Day #4 - 挊
Mandarin: nòng / ㄋㄨㄥˋ (colloquial/vulgar variant of 弄) Cantonese: lung6 (based on the pronunciation of 弄) Other chinese languages: search in dictionary Japanese: ロウ、 ル、もてあそぶ、 いじくる、 いじる、 ひねくる、 たわむれる [1] Korean: 롱 / 농 (not historically borrowed or used)[1]
Having a rich and wonderful history, in modern times, this character has come to mean jerking your penis, stroking up and down, choking the snake, and rubbing it off, and this meaning seems to have evolved two separate times in two different groups of people.
It first appears during the Northern and Southern Dynasties period of China. It was then recorded once again during Ming dynasty in 《五音類聚》. It seems its meaning did not deviate from the character it is a variant of. Other examples of its usage may be seen here.
⿰ - Originating as an ancient variant character of 弄[to do, to play with, to work], this compound ideograph (neither of the components has any relation to its sound, unlike the original version, which is phono-semantic. I am assuming this one is meant to depict your hands going up and down and all sorts of directions as you toil away) consists of 手[hand], 上[up], and 下[down] has 9 Strokes.
Now comes the interesting part: in 2020s, this character has been widely discussed because it turned out to be medieval word for masturbation in Japanese, presently read and written as 千摺り ([センズリ, せんずり] , which is how I became aware of it.
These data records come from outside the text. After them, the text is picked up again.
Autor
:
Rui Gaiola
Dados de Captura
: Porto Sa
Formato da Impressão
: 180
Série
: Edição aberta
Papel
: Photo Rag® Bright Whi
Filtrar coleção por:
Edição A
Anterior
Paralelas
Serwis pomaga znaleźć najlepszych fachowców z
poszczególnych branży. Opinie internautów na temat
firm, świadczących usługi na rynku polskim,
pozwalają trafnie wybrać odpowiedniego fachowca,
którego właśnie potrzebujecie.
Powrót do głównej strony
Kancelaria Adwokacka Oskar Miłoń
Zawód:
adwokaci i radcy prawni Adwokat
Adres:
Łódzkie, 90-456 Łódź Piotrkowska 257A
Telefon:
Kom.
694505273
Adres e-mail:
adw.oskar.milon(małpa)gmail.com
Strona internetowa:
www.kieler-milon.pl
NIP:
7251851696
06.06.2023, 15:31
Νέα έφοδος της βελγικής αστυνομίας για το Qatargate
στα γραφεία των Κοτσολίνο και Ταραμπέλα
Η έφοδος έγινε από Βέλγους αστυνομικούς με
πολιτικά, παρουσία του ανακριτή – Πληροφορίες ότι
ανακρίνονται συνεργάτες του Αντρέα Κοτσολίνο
This didn't result in it being reviwed as widespread slang (those crowns still belong to オナニー and シコ, of course), but it seems to be real, with an example of a Buddhist monk writing you "shalt not touch your weewee" in this book being present.
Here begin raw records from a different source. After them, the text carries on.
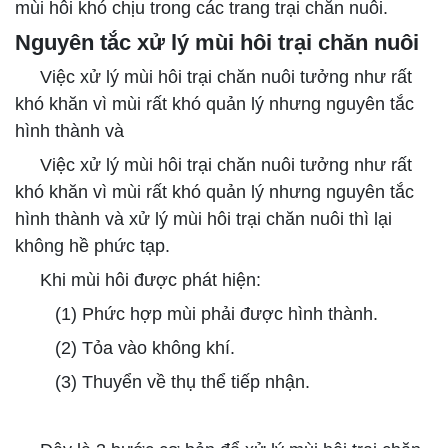
mùi hôi khó chịu trong các trang trại chăn nuôi.
Nguyên tắc xử lý mùi hôi trại chăn nuôi
Việc xử lý mùi hôi trại chăn nuôi tưởng như rất
khó khăn vì mùi rất khó quản lý nhưng nguyên tắc
hình thành và
Việc xử lý mùi hôi trại chăn nuôi tưởng như rất
khó khăn vì mùi rất khó quản lý nhưng nguyên tắc
hình thành và xử lý mùi hôi trại chăn nuôi thì lại
không hề phức tạp.
Khi mùi hôi được phát hiện:
(1) Phức hợp mùi phải được hình thành.
(2) Tỏa vào không khí.
(3) Thuyển về thụ thể tiếp nhận.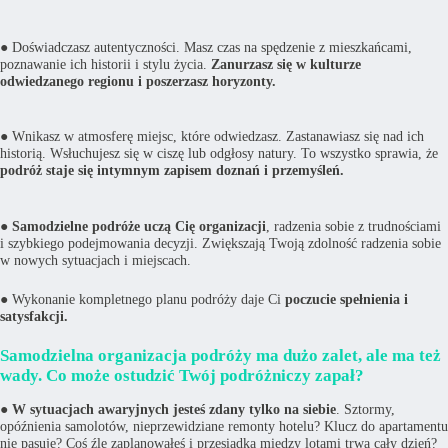
● Doświadczasz autentyczności. Masz czas na spędzenie z mieszkańcami,
poznawanie ich historii i stylu życia.
Zanurzasz się w kulturze
odwiedzanego regionu i poszerzasz horyzonty.
● Wnikasz w atmosferę miejsc, które odwiedzasz. Zastanawiasz się nad ich
historią. Wsłuchujesz się w ciszę lub odgłosy natury. To wszystko sprawia, że
podróż staje się intymnym zapisem doznań i przemyśleń.
●
Samodzielne podróże uczą Cię organizacji
, radzenia sobie z trudnościami
i szybkiego podejmowania decyzji. Zwiększają Twoją zdolność radzenia sobie
w nowych sytuacjach i miejscach.
● Wykonanie kompletnego planu podróży daje Ci
poczucie spełnienia i
satysfakcji.
Samodzielna organizacja podróży ma dużo zalet, ale ma też
wady. Co może ostudzić Twój podróżniczy zapał?
●
W sytuacjach awaryjnych jesteś zdany tylko na siebie
. Sztormy,
opóźnienia samolotów, nieprzewidziane remonty hotelu? Klucz do apartamentu
nie pasuje? Coś źle zaplanowałeś i przesiadka między lotami trwa cały dzień?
It might have been a case of divergent paths leading to a singular character being created, or maybe the character gained a new semantic meaning in Japan. My research skills aren't good enough to answer this. But the tweets were made by Masafumi Takezawa, a Japanese kanji researcher — and I think he'd know better than me about this stuff.
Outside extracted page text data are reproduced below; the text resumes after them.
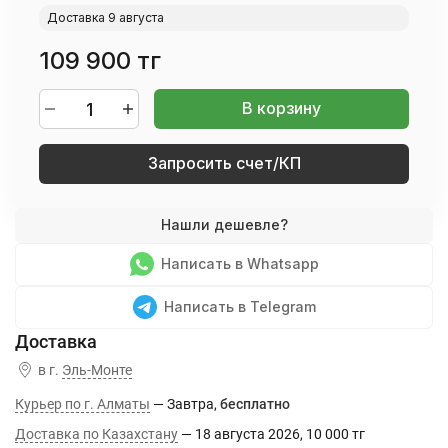
Доставка 9 августа
109 900 тг
В корзину
Запросить счет/КП
Написать в Whatsapp
Написать в Telegram
в г.
Эль-Монте
Курьер по г. Алматы
Завтра
Бесплатно
Доставка по Казахстану
18 августа 2026
10 000 тг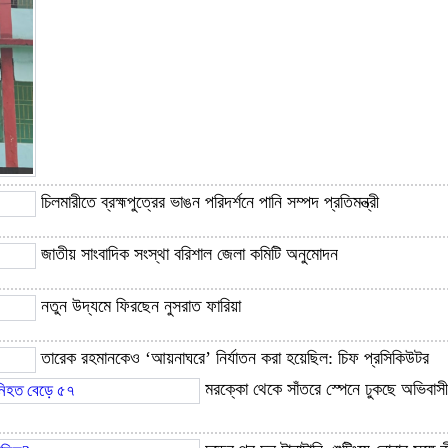
চিলমারীতে ব্রহ্মপুত্রের ভাঙন পরিদর্শনে পানি সম্পদ প্রতিমন্ত্রী
জাতীয় সাংবাদিক সংস্থা বরিশাল জেলা কমিটি অনুমোদন
নতুন উদ্যমে ফিরছেন নুসরাত ফারিয়া
তারেক রহমানকেও ‘আয়নাঘরে’ নির্যাতন করা হয়েছিল: চিফ প্রসিকিউটর
মরক্কো থেকে সাঁতরে স্পেনে ঢুকছে অভিবাস
‘বেশি উইড়েন না, তাহলে অদৃশ্য কেউ এসে সালাম দিয়ে দিবে’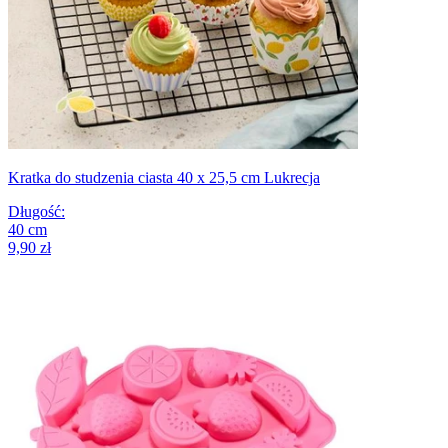
Kratka do studzenia ciasta 40 x 25,5 cm Lukrecja
Długość
:
40
cm
9,90 zł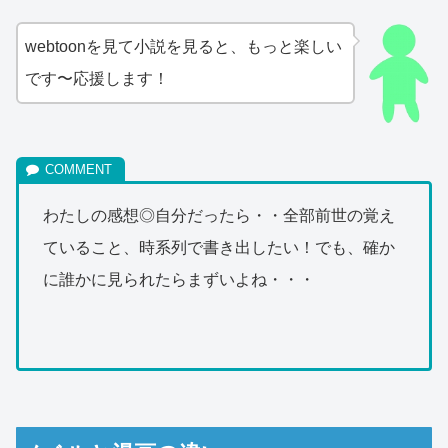
webtoonを見て小説を見ると、もっと楽しい
です〜応援します！
わたしの感想◎自分だったら・・全部前世の覚え
ていること、時系列で書き出したい！でも、確か
に誰かに見られたらまずいよね・・・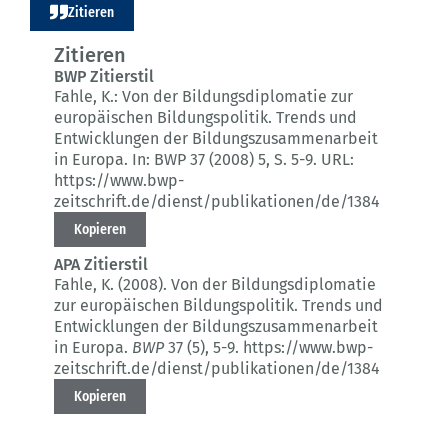
Zitieren
Zitieren
BWP Zitierstil
Fahle, K.:
Von der Bildungsdiplomatie zur
europäischen Bildungspolitik.
Trends und
Entwicklungen der Bildungszusammenarbeit
in Europa.
In: BWP 37 (2008) 5
, S. 5-9.
URL:
https://www.bwp-
zeitschrift.de/dienst/publikationen/de/1384
Kopieren
APA Zitierstil
Fahle, K. (2008).
Von der Bildungsdiplomatie
zur europäischen Bildungspolitik.
Trends und
Entwicklungen der Bildungszusammenarbeit
in Europa.
BWP
37 (5)
, 5-9.
https://www.bwp-
zeitschrift.de/dienst/publikationen/de/1384
Kopieren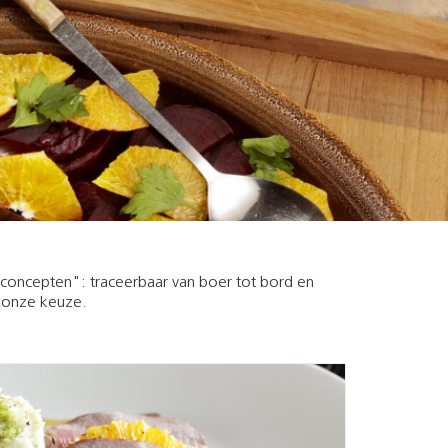
esconcepten": traceerbaar van boer tot bord en
n onze keuze.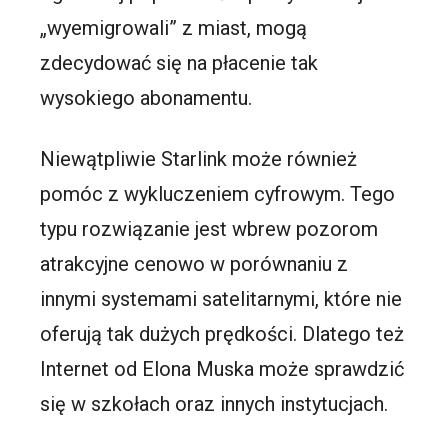
„wyemigrowali” z miast, mogą
zdecydować się na płacenie tak
wysokiego abonamentu.
Niewątpliwie Starlink może również
pomóc z wykluczeniem cyfrowym. Tego
typu rozwiązanie jest wbrew pozorom
atrakcyjne cenowo w porównaniu z
innymi systemami satelitarnymi, które nie
oferują tak dużych prędkości. Dlatego też
Internet od Elona Muska może sprawdzić
się w szkołach oraz innych instytucjach.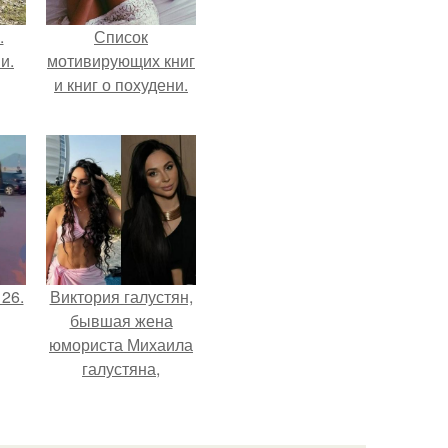
.
Список
и.
мотивирующих книг
и книг о похудени.
 26.
Виктория галустян,
бывшая жена
юмориста Михаила
галустяна,
рассказала о
неожиданных
последствиях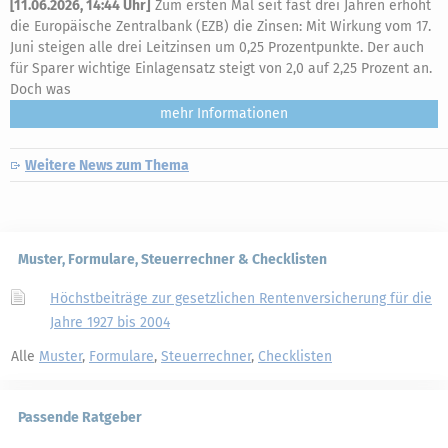
[
11.06.2026, 14:44 Uhr
]
Zum ersten Mal seit fast drei Jahren erhöht
die Europäische Zentralbank (EZB) die Zinsen: Mit Wirkung vom 17.
Juni steigen alle drei Leitzinsen um 0,25 Prozentpunkte. Der auch
für Sparer wichtige Einlagensatz steigt von 2,0 auf 2,25 Prozent an.
Doch was
mehr
Weitere News zum Thema
Muster, Formulare, Steuerrechner & Checklisten
Höchstbeiträge zur gesetzlichen Rentenversicherung für die
Jahre 1927 bis 2004
Alle
Muster
,
Formulare
,
Steuerrechner
,
Checklisten
Passende Ratgeber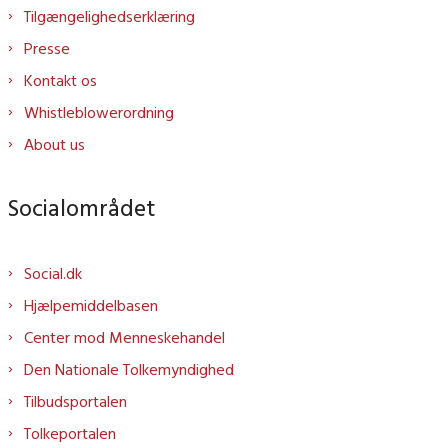
Tilgængelighedserklæring
Presse
Kontakt os
Whistleblowerordning
About us
Socialområdet
Social.dk
Hjælpemiddelbasen
Center mod Menneskehandel
Den Nationale Tolkemyndighed
Tilbudsportalen
Tolkeportalen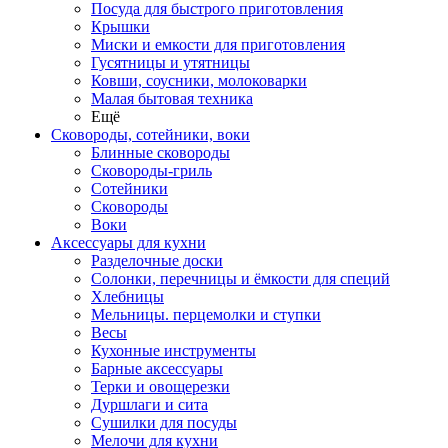
Посуда для быстрого приготовления
Крышки
Миски и емкости для приготовления
Гусятницы и утятницы
Ковши, соусники, молоковарки
Малая бытовая техника
Ещё
Сковороды, сотейники, воки
Блинные сковороды
Сковороды-гриль
Сотейники
Сковороды
Воки
Аксессуары для кухни
Разделочные доски
Солонки, перечницы и ёмкости для специй
Хлебницы
Мельницы. перцемолки и ступки
Весы
Кухонные инструменты
Барные аксессуары
Терки и овощерезки
Дуршлаги и сита
Сушилки для посуды
Мелочи для кухни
The character also seems to have been used as a character variant of 弄 in Japan. It was also used in some proper nouns.
Anyway, unlike the Japanese jerkoff saga, which happened one thousand years into this character's lifespan, in 1500s, and was then unearthed in 2020 — this character has been used as a slang word for touching yourself in Chinese since as early as 2012, and can be seen in a list of essential mainland slang to know (warning for explicit words, pejoratives, racially motivated words, and so on..) as well as different internet pages [1] [2].
This would mark the presumably second time this character has evolved to have this meaning.